Task item: Each line from the one containing "kontaktlar, manzil, telefon, faks, sayt, joylashuv, mo’ljallar" through the end of the records below must be repeated exactly, and no other line.

Collected data
■ ■ ■ ■
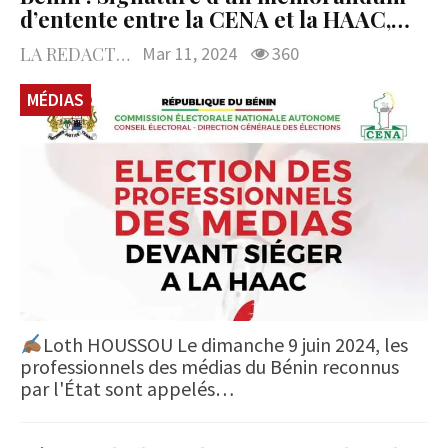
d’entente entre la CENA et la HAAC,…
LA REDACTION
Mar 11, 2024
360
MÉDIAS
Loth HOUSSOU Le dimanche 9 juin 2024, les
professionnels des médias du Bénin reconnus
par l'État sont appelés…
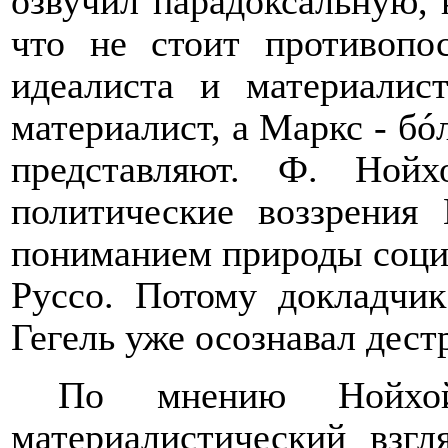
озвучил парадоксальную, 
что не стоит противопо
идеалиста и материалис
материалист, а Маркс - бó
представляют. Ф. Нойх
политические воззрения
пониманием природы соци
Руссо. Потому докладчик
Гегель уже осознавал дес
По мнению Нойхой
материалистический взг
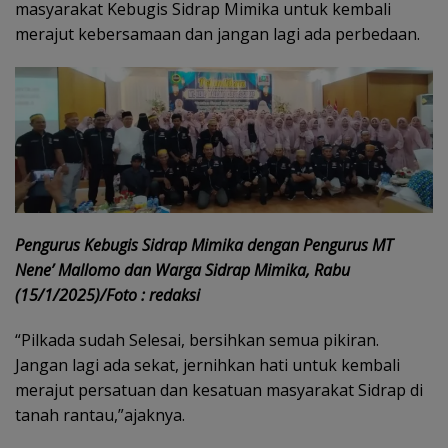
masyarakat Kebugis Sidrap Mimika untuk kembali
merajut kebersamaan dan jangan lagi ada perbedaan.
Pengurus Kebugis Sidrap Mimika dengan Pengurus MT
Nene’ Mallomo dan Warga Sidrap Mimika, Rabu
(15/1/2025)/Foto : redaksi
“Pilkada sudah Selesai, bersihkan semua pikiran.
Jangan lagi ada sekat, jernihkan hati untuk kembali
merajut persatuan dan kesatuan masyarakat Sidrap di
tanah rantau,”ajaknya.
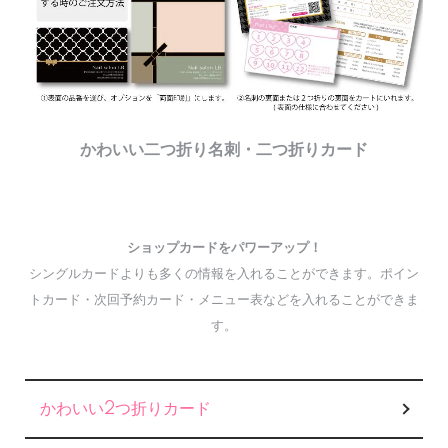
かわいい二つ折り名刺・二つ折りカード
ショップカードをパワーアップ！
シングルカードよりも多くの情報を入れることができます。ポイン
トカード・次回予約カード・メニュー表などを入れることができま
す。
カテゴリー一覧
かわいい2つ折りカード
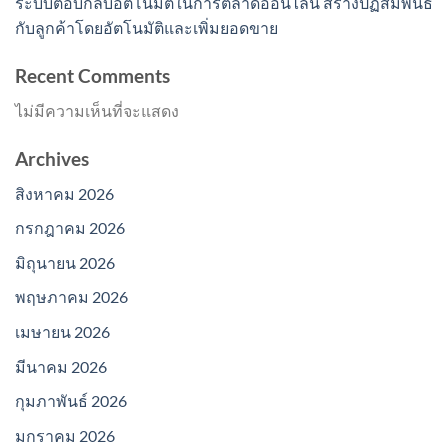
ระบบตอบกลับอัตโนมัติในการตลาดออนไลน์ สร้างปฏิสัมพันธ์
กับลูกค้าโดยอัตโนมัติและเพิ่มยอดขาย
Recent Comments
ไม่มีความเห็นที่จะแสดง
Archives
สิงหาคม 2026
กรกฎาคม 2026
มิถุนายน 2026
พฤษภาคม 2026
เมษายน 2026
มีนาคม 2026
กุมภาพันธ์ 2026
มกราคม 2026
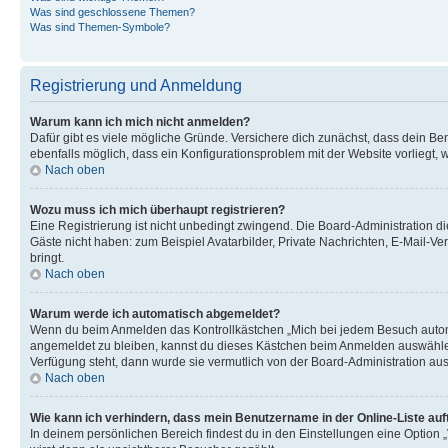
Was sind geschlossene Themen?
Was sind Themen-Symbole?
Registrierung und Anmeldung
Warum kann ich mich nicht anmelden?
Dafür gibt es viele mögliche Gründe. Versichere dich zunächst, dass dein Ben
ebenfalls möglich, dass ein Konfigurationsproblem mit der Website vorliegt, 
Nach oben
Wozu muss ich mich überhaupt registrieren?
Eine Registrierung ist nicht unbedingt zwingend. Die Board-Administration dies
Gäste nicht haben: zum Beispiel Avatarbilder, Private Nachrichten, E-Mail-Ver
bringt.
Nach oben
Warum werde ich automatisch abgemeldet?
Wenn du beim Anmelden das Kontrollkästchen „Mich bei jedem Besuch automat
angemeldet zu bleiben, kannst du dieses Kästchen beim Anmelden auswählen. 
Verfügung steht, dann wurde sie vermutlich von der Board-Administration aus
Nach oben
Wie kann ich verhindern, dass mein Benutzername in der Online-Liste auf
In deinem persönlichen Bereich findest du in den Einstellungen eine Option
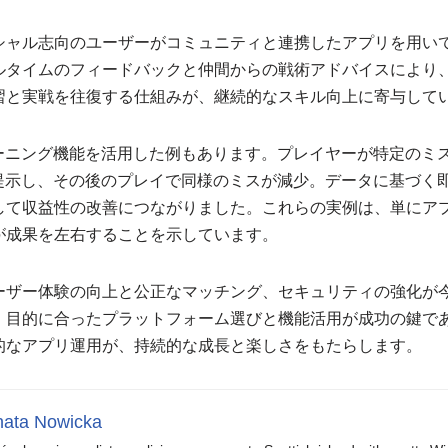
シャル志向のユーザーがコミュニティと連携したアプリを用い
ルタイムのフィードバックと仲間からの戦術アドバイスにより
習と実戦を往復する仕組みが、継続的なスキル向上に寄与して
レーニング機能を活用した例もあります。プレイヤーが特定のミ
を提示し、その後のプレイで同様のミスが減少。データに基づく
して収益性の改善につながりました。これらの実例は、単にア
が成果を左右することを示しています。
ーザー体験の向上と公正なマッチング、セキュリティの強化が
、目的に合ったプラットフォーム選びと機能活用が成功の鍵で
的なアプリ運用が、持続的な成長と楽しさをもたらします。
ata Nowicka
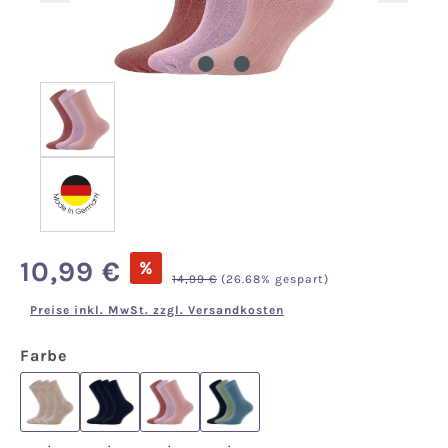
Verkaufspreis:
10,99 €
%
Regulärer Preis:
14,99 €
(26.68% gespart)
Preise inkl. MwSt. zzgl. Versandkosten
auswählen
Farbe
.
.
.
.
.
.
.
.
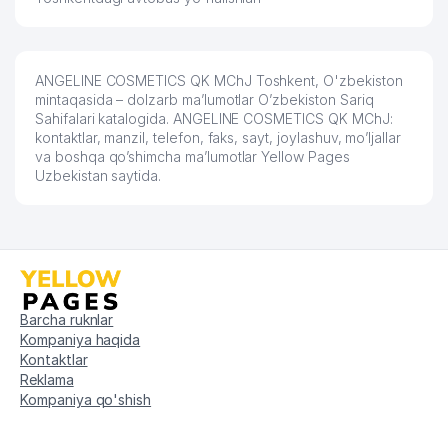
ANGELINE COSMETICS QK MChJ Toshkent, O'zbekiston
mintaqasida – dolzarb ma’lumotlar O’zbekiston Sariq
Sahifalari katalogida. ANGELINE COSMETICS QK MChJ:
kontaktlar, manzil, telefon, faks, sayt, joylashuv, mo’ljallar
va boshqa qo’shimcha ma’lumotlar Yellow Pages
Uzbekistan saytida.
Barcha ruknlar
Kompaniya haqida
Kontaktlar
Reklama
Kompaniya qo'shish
■ ■ ■ ■
Exercise answer:
kontaktlar, manzil, telefon, faks, sayt, joylashuv, mo’ljallar
va boshqa qo’shimcha ma’lumotlar Yellow Pages
Uzbekistan saytida.
Barcha ruknlar
Kompaniya haqida
Kontaktlar
Reklama
Kompaniya qo'shish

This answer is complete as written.